■ Work required:
An exact copy of the lines from the one containing "you’re used to it, the fun begins!" through the final line of the records is the only acceptable answer.

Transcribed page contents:
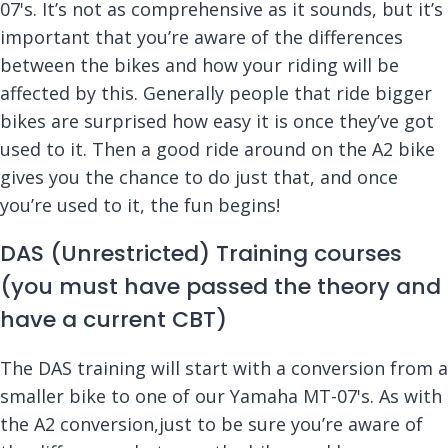
07's. It’s not as comprehensive as it sounds, but it’s
important that you’re aware of the differences
between the bikes and how your riding will be
affected by this. Generally people that ride bigger
bikes are surprised how easy it is once they’ve got
used to it. Then a good ride around on the A2 bike
gives you the chance to do just that, and once
you’re used to it, the fun begins!
DAS (Unrestricted) Training courses
(you must have passed the theory and
have a current CBT)
The DAS training will start with a conversion from a
smaller bike to one of our Yamaha MT-07's. As with
the A2 conversion,just to be sure you’re aware of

■ Completed task:
you’re used to it, the fun begins!
DAS (Unrestricted) Training courses
(you must have passed the theory and
have a current CBT)
The DAS training will start with a conversion from a
smaller bike to one of our Yamaha MT-07's. As with
the A2 conversion,just to be sure you’re aware of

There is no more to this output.